The file utilities module provides functions for handling file paths, JSON operations, and file system interactions.

Core Functions

dexray_insight.Utils.file_utils.split_path_file_extension(file_path)[source]

Splits a file path into directory path, filename without extension, and the extension.

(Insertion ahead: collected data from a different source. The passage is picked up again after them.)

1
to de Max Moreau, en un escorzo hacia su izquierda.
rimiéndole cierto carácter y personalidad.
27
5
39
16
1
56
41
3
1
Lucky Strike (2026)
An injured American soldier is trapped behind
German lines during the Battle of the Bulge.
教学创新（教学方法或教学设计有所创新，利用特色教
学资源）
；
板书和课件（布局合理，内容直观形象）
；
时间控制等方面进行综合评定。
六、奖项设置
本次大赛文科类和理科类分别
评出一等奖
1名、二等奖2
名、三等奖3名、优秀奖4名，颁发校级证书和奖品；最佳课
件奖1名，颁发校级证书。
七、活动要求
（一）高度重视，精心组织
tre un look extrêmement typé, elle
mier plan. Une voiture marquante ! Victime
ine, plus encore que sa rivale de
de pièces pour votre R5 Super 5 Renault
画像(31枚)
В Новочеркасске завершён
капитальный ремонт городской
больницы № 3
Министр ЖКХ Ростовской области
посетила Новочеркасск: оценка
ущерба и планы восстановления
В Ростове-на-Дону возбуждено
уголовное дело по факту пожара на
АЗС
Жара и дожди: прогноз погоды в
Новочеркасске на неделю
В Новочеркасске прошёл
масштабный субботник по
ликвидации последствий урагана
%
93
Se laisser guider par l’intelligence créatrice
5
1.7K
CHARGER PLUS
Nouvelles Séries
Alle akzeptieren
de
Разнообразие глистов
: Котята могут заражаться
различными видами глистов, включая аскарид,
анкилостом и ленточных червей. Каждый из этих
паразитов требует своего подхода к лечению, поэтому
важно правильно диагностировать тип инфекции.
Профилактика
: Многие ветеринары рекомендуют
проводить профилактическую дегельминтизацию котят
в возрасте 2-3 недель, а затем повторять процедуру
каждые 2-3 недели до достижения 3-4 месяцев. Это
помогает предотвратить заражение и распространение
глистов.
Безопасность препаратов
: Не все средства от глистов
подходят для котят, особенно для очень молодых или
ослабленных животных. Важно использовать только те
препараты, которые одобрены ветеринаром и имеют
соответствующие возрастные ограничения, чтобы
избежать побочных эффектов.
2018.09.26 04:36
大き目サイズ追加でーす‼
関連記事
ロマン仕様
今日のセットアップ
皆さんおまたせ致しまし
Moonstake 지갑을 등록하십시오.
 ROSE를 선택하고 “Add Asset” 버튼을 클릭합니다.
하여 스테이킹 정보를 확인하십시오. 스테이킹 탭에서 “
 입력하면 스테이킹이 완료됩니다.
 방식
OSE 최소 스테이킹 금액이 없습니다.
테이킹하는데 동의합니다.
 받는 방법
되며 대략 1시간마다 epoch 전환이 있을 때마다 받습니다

Parameters:: file_path (str) – The file path to split.
Returns:: A tuple containing (directory path, filename without extension, file extension).
Return type:: tuple

Splits a file path into directory, filename, and extension components.

Parameters:

file_path (str): Full path to the file

Returns:

tuple[str, str, str]: (directory, filename_without_extension, extension)

Usage Example:

from dexray_insight.Utils.file_utils import split_path_file_extension

# Basic usage
base_dir, name, ext = split_path_file_extension("/path/to/app.apk")
print(f"Directory: {base_dir}")  # /path/to
print(f"Name: {name}")           # app
print(f"Extension: {ext}")       # apk

# Handle complex filenames
base_dir, name, ext = split_path_file_extension("/path/to/com.example.app-v1.2.3.apk")
print(f"Name: {name}")           # com.example.app-v1.2.3
print(f"Extension: {ext}")       # apk

Cross-Platform Considerations:

The function handles different path separators and behaves consistently across Windows and Unix-like systems:

# Unix path
split_path_file_extension("/home/user/app.apk")
# Returns: ('/home/user', 'app', 'apk')

# Windows path (on Windows)
split_path_file_extension("C:\\Users\\user\\app.apk")
# Returns: ('C:\\Users\\user', 'app', 'apk')

# Relative paths
split_path_file_extension("./app.apk")
# Returns: ('.', 'app', 'apk')

dexray_insight.Utils.file_utils.dump_json(filename, data)[source]

Serializes Python objects to JSON format and saves to file.

Parameters:

filename (str): Output filename
data (Any): Python object to serialize
indent (int, optional): JSON indentation level (default: 2)

Usage Example:

from dexray_insight.Utils.file_utils import dump_json

# Save analysis results
analysis_data = {
    'package_name': 'com.example.app',
    'permissions': ['android.permission.INTERNET'],
    'urls': ['https://api.example.com']
}

dump_json('analysis_results.json', analysis_data)

# Custom indentation
dump_json('compact_results.json', analysis_data, indent=0)

Error Handling:

The function handles common serialization errors and provides meaningful error messages:

# Handle non-serializable objects
try:
    dump_json('results.json', {'timestamp': datetime.now()})
except TypeError as e:
    print(f"Serialization error: {e}")
    # Convert to serializable format
    data['timestamp'] = str(datetime.now())
    dump_json('results.json', data)

Androguard Integration

class dexray_insight.Utils.androguardObjClass.Androguard_Obj(apk_path)[source]

__init__(apk_path)[source]

get_androguard_apk()[source]

get_androguard_dex()[source]

get_androguard_analysisObj()[source]

Provides wrapper classes and utilities for integrating with the Androguard Android analysis library.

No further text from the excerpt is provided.